[TASK TO CARRY OUT] What you return must be every line below that includes the word "help".
--*--
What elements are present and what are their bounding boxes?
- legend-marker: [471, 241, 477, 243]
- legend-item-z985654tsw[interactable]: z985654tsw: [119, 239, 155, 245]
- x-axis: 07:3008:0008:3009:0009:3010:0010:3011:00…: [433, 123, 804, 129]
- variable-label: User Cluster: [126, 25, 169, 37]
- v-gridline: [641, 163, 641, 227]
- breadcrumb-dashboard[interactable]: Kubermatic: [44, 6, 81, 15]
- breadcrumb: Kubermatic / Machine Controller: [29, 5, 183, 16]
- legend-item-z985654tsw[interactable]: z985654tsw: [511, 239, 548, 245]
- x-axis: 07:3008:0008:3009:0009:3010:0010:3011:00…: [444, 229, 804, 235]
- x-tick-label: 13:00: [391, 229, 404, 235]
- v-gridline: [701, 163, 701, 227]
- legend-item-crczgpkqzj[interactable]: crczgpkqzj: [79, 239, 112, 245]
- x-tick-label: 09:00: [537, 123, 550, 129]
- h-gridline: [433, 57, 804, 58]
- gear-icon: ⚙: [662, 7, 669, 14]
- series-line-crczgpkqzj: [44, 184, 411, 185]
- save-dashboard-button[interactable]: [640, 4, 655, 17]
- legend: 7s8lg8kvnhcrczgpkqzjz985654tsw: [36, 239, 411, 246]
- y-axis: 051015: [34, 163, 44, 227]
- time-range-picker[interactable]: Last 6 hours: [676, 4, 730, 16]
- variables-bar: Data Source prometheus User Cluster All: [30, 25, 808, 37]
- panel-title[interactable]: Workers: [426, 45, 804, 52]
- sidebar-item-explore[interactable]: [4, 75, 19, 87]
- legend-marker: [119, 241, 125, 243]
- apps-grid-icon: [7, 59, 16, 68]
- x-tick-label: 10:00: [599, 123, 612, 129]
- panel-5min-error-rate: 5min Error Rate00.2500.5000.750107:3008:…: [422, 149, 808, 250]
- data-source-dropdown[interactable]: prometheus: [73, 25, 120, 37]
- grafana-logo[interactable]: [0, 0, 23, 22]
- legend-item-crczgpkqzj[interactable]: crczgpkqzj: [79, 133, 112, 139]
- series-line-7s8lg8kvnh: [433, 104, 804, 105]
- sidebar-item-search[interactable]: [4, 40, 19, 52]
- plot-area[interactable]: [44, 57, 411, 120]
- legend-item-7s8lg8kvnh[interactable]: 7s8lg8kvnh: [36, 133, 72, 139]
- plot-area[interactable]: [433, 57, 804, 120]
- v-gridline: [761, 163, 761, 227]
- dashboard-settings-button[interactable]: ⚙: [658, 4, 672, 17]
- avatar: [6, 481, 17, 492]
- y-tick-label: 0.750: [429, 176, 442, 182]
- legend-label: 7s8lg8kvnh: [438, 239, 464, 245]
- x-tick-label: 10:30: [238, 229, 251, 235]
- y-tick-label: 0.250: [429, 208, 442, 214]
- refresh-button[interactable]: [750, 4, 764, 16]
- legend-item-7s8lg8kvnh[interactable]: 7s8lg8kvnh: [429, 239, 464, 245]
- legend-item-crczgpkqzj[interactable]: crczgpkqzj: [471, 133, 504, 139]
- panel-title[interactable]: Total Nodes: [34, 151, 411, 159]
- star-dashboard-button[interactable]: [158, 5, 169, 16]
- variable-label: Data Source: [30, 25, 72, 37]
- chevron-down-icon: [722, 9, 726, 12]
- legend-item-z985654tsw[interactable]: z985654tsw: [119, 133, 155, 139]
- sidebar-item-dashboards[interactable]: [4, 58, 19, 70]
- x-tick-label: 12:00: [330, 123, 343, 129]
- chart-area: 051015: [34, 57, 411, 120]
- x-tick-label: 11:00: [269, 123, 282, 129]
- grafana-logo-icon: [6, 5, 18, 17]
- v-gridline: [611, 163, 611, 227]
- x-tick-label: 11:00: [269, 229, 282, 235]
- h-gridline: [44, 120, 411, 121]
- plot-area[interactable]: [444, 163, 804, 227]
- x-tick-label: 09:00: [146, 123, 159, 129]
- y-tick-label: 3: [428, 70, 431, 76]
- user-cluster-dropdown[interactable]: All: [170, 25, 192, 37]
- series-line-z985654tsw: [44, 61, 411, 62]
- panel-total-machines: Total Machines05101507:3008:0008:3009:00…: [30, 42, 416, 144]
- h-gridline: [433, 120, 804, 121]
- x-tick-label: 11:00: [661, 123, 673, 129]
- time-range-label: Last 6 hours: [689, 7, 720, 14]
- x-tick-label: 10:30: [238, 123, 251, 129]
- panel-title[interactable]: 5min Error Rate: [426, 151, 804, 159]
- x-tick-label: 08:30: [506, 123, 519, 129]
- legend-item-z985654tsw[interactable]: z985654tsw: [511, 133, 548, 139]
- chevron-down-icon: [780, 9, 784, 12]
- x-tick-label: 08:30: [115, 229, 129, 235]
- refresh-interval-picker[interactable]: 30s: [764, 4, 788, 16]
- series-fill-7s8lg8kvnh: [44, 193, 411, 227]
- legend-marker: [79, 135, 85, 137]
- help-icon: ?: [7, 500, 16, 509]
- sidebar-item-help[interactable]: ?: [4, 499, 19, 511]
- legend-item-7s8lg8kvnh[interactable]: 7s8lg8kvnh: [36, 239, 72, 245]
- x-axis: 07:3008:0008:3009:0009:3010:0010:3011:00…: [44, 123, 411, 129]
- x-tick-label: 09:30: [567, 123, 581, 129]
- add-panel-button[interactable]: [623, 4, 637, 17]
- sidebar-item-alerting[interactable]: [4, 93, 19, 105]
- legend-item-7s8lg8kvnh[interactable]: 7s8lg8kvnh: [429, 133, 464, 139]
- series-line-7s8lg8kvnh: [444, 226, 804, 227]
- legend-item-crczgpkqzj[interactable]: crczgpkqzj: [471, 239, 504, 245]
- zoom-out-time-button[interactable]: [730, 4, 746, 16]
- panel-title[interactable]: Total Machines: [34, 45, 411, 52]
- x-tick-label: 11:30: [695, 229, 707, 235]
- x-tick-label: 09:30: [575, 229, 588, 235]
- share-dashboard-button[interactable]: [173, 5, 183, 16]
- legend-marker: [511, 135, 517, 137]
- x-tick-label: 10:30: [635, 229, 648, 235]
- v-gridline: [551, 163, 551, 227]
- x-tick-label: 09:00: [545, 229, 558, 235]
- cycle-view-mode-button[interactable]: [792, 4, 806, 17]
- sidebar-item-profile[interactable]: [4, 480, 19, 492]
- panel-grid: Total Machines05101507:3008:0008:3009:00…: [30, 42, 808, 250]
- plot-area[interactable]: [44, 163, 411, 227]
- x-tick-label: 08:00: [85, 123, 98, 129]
--*--
[YOUR RESPONSE]
- help-icon: ?: [7, 500, 16, 509]
- sidebar-item-help[interactable]: ?: [4, 499, 19, 511]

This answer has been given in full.